> [PROMPT]
Every line with the string "mejor" in it belongs in your answer, so copy them all from the data.

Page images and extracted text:
::::
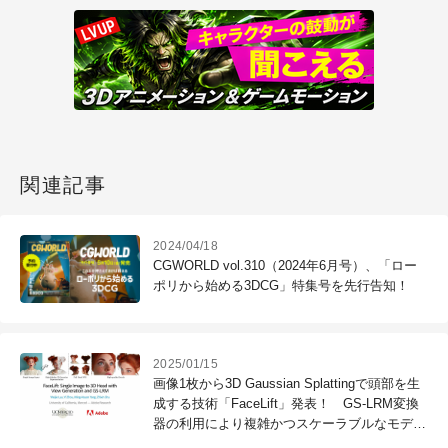
関連記事
2024/04/18
CGWORLD vol.310（2024年6月号）、「ロー
ポリから始める3DCG」特集号を先行告知！
2025/01/15
画像1枚から3D Gaussian Splattingで頭部を生
成する技術「FaceLift」発表！ GS-LRM変換
器の利用により複雑かつスケーラブルなモデル
生成が可能に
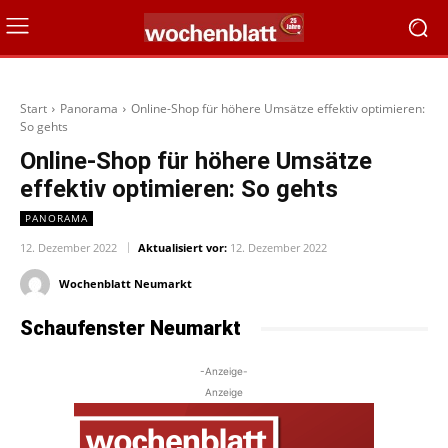
Start
Panorama
Online-Shop für höhere Umsätze effektiv optimieren:
So gehts
Online-Shop für höhere Umsätze
effektiv optimieren: So gehts
PANORAMA
12. Dezember 2022
Aktualisiert vor:
12. Dezember 2022
Wochenblatt Neumarkt
Schaufenster Neumarkt
-Anzeige-
Anzeige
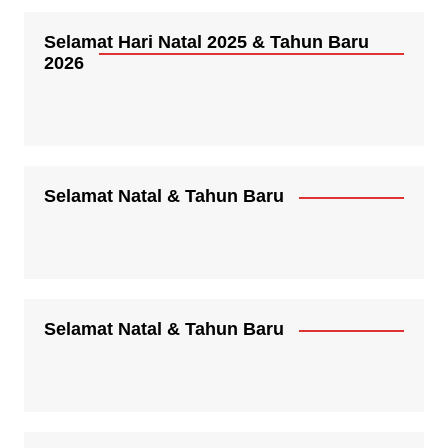
Selamat Hari Natal 2025 & Tahun Baru
2026
Selamat Natal & Tahun Baru
Selamat Natal & Tahun Baru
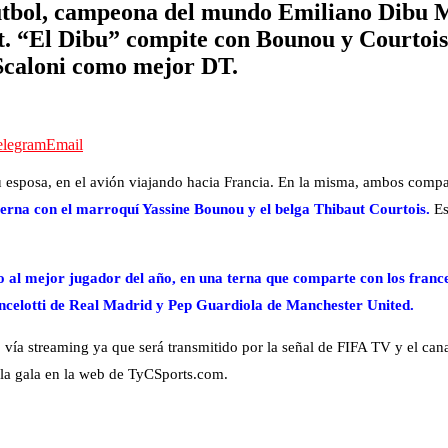
utbol, campeona del mundo Emiliano Dibu Ma
st. “El Dibu” compite con Bounou y Courtoi
Scaloni como mejor DT.
elegram
Email
su esposa, en el avión viajando hacia Francia. En la misma, ambos compa
rna con el marroquí Yassine Bounou y el belga Thibaut Courtois.
Es
io al mejor jugador del año, en una terna que comparte con los fr
Ancelotti de Real Madrid y Pep Guardiola de Manchester United.
 vía streaming ya que será transmitido por la señal de FIFA TV y el ca
 la gala en la web de TyCSports.com.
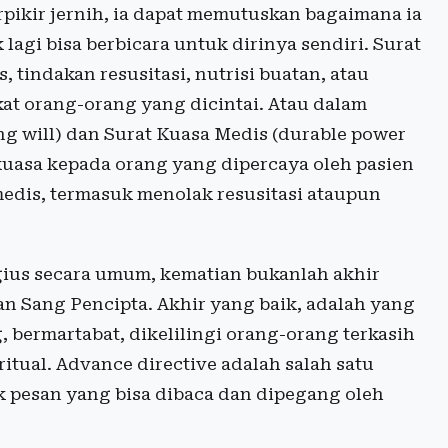
ikir jernih, ia dapat memutuskan bagaimana ia
 lagi bisa berbicara untuk dirinya sendiri. Surat
s, tindakan resusitasi, nutrisi buatan, atau
at orang-orang yang dicintai. Atau dalam
ving will) dan Surat Kuasa Medis (durable power
kuasa kepada orang yang dipercaya oleh pasien
edis, termasuk menolak resusitasi ataupun
gius secara umum, kematian bukanlah akhir
 Sang Pencipta. Akhir yang baik, adalah yang
 bermartabat, dikelilingi orang-orang terkasih
itual. Advance directive adalah salah satu
 pesan yang bisa dibaca dan dipegang oleh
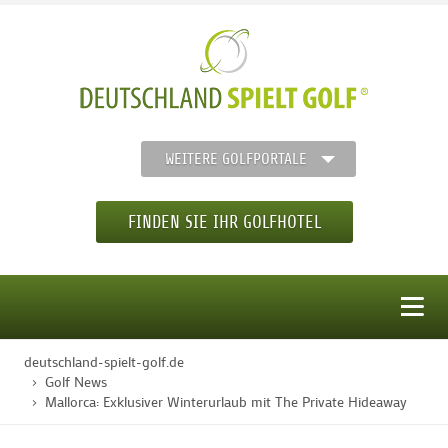
WEITERE GOLFPORTALE
FINDEN SIE IHR GOLFHOTEL
MENÜ
deutschland-spielt-golf.de
STARTSEITE
Golf News
Mallorca: Exklusiver Winterurlaub mit The Private Hideaway
GOLFHOTELS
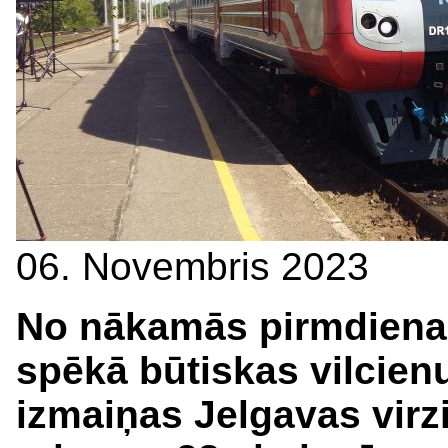
06. Novembris 2023
No nākamās pirmdienas
spēkā būtiskas vilcien
izmaiņas Jelgavas virz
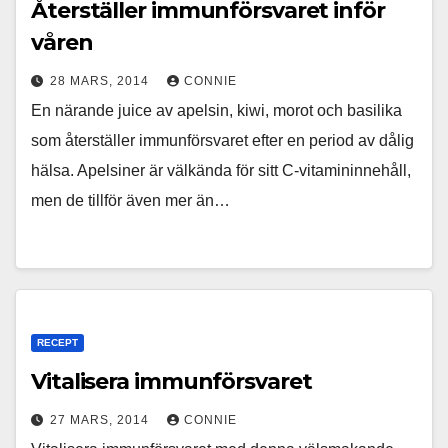
Återställer immunförsvaret inför
våren
28 MARS, 2014
CONNIE
En närande juice av apelsin, kiwi, morot och basilika
som återställer immunförsvaret efter en period av dålig
hälsa. Apelsiner är välkända för sitt C-vitamininnehåll,
men de tillför även mer än…
RECEPT
Vitalisera immunförsvaret
27 MARS, 2014
CONNIE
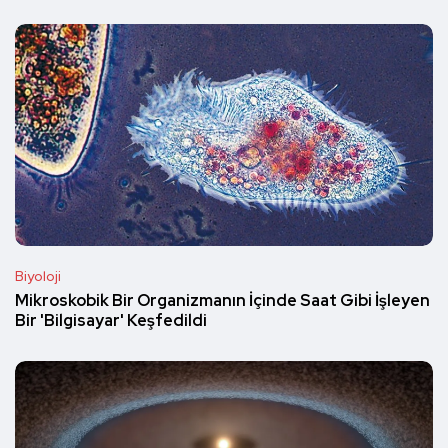
Biyoloji
Mikroskobik Bir Organizmanın İçinde Saat Gibi İşleyen
Bir 'Bilgisayar' Keşfedildi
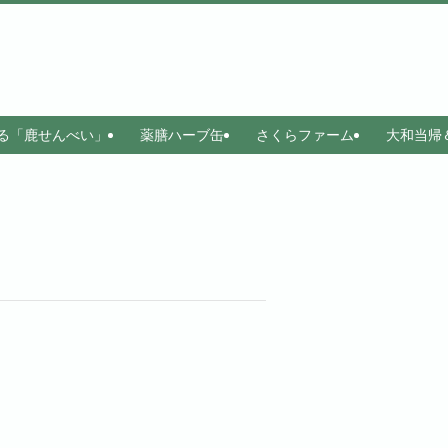
る「鹿せんべい」
薬膳ハーブ缶
さくらファーム
大和当帰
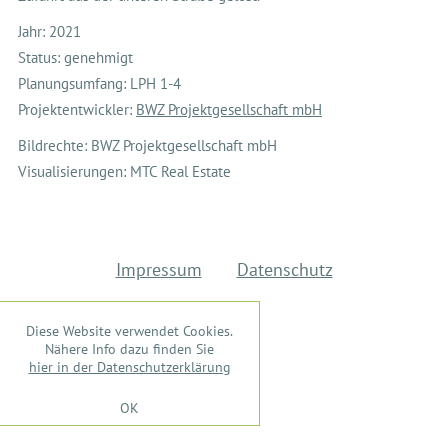
Jahr: 2021
Status: genehmigt
Planungsumfang: LPH 1-4
Projektentwickler:
BWZ Projektgesellschaft mbH
Bildrechte: BWZ Projektgesellschaft mbH
Visualisierungen: MTC Real Estate
Impressum
Datenschutz
Diese Website verwendet Cookies.
Nähere Info dazu finden Sie
hier in der Datenschutzerklärung
OK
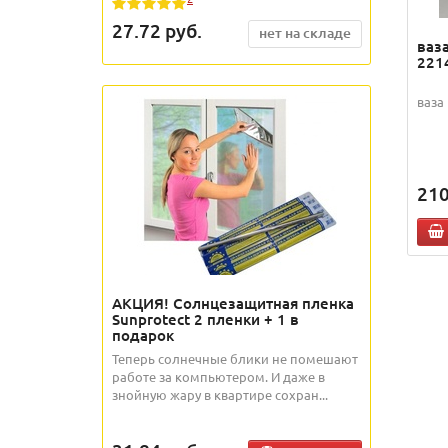
27.72
руб.
нет на складе
ваза
221
ваза
21
АКЦИЯ! Солнцезащитная пленка
Sunprotect 2 пленки + 1 в
подарок
Теперь солнечные блики не помешают
работе за компьютером. И даже в
знойную жару в квартире сохран...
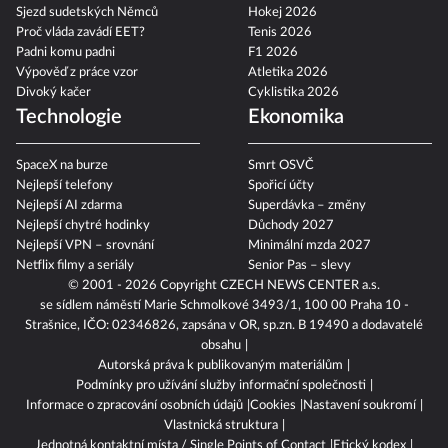
Sjezd sudetských Němců
Hokej 2026
Proč vláda zavádí EET?
Tenis 2026
Padni komu padni
F1 2026
Výpověď z práce vzor
Atletika 2026
Divoký kačer
Cyklistika 2026
Technologie
Ekonomika
SpaceX na burze
Smrt OSVČ
Nejlepší telefony
Spořicí účty
Nejlepší AI zdarma
Superdávka – změny
Nejlepší chytré hodinky
Důchody 2027
Nejlepší VPN – srovnání
Minimální mzda 2027
Netflix filmy a seriály
Senior Pas – slevy
© 2001 - 2026 Copyright
CZECH NEWS CENTER a.s.
se sídlem náměstí Marie Schmolkové 3493/1, 100 00 Praha 10 -
Strašnice, IČO: 02346826, zapsána v OR, sp.zn. B 19490 a dodavatelé
obsahu
Autorská práva k publikovaným materiálům
Podmínky pro užívání služby informační společnosti
Informace o zpracování osobních údajů
Cookies
Nastavení soukromí
Vlastnická struktura
Jednotná kontaktní místa / Single Points of Contact
Etický kodex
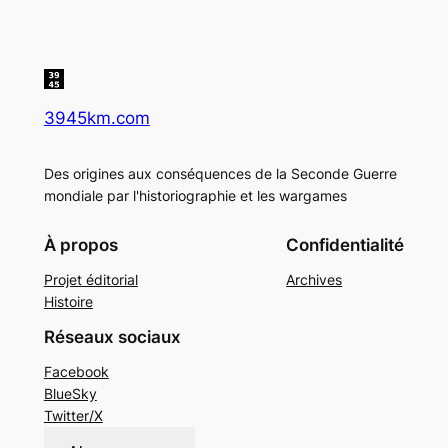
3945km.com
Des origines aux conséquences de la Seconde Guerre
mondiale par l'historiographie et les wargames
À propos
Confidentialité
Projet éditorial
Archives
Histoire
Réseaux sociaux
Facebook
BlueSky
Twitter/X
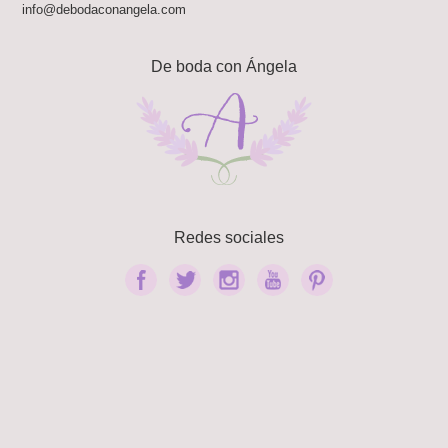
info@debodaconangela.com
De boda con Ángela
Redes sociales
::::
> [ANSWER BOX]
Scaloni como mejor DT.
io al mejor jugador del año, en una terna que comparte con los fr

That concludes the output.